Count up the lines below where the word "para" shows up, and respond with the number alone.

Exercise inputs:
───
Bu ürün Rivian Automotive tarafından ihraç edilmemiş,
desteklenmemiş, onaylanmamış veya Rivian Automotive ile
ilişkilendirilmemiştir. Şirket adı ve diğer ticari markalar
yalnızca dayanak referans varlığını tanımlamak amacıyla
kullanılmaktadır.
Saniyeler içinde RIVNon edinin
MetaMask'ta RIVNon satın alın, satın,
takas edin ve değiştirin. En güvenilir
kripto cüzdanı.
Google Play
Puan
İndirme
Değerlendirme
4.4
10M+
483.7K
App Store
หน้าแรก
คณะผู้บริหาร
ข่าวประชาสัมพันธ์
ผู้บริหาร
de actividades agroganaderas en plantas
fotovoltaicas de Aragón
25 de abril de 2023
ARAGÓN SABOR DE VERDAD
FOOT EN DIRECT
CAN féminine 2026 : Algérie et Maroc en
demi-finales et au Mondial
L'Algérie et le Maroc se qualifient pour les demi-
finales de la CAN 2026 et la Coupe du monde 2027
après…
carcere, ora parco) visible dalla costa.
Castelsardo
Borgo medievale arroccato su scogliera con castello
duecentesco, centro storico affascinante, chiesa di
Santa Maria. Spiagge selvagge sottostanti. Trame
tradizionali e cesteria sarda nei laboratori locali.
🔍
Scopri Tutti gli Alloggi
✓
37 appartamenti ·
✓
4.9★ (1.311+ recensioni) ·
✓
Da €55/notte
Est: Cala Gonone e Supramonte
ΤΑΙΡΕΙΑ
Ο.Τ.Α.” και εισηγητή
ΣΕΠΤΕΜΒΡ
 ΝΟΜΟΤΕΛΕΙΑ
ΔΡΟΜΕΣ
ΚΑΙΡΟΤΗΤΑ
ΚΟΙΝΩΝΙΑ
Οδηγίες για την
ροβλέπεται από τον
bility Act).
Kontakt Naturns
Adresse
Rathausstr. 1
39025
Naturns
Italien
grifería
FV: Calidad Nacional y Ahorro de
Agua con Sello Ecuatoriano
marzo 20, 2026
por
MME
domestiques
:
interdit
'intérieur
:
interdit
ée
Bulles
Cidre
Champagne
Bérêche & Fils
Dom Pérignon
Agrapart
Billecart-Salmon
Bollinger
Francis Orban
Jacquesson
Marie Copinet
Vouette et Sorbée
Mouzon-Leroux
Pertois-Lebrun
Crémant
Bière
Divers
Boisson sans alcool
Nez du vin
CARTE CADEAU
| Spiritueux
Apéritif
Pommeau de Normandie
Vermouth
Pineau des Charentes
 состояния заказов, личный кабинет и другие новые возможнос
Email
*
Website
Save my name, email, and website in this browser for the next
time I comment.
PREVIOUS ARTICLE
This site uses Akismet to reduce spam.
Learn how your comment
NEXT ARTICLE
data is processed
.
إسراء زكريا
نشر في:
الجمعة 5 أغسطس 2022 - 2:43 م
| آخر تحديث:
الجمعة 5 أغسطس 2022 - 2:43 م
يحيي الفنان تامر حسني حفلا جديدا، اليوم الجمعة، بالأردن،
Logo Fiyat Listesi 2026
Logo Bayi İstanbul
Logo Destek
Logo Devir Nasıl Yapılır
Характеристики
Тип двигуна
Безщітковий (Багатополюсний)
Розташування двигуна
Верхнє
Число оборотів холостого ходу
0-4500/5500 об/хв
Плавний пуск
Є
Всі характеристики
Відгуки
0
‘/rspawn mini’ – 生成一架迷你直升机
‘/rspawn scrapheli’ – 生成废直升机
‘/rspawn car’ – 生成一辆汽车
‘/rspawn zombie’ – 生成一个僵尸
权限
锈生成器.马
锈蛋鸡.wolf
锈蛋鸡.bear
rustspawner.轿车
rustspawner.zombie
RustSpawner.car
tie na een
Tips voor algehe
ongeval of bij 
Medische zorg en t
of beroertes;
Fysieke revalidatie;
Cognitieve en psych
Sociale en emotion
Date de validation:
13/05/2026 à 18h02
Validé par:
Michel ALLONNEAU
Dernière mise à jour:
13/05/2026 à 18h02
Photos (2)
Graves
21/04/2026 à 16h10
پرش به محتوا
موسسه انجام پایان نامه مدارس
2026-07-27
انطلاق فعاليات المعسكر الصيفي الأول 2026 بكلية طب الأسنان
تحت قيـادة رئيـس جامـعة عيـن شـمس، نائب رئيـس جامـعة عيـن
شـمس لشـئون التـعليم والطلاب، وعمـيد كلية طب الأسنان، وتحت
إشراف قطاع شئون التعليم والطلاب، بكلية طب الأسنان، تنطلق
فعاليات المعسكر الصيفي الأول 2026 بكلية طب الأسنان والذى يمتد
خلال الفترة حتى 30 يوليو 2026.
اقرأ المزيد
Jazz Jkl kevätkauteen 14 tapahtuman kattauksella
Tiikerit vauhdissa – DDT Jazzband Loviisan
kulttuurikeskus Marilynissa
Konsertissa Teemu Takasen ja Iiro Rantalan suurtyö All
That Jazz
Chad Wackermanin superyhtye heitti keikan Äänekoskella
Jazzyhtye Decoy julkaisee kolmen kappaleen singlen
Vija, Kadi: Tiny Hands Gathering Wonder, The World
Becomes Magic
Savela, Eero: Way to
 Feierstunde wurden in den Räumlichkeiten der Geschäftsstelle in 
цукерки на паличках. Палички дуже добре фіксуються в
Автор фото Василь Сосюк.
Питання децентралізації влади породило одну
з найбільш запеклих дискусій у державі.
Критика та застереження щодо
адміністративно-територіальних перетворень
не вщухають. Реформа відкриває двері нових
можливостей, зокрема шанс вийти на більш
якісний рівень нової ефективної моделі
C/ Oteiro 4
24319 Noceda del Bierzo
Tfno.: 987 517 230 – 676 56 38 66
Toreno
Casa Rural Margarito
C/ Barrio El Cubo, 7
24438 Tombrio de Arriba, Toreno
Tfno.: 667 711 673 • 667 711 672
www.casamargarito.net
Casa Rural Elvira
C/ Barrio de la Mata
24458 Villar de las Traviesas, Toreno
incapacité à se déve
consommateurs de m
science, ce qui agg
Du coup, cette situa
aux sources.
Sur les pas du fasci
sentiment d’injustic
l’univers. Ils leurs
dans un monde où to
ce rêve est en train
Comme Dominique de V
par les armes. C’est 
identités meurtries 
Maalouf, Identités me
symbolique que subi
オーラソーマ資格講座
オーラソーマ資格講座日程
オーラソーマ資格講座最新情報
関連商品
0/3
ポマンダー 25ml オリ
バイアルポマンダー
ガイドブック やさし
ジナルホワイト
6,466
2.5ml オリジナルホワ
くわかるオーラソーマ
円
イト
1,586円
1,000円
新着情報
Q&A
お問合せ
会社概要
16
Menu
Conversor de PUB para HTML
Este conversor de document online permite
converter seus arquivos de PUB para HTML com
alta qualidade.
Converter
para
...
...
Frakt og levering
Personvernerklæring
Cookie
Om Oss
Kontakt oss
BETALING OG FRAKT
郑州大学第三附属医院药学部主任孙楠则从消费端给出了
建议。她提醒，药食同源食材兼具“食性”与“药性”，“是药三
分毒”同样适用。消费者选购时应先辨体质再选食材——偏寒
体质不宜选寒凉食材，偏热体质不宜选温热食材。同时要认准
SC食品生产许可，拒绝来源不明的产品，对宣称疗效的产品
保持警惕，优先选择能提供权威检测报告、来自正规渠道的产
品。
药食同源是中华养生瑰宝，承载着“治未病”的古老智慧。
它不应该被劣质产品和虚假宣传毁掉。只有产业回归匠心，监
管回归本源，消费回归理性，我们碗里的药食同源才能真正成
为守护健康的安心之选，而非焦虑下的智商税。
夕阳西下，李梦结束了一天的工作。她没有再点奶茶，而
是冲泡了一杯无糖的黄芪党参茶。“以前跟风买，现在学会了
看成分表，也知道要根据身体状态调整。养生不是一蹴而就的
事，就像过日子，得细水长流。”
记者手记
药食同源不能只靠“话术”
───
Expected answer: 3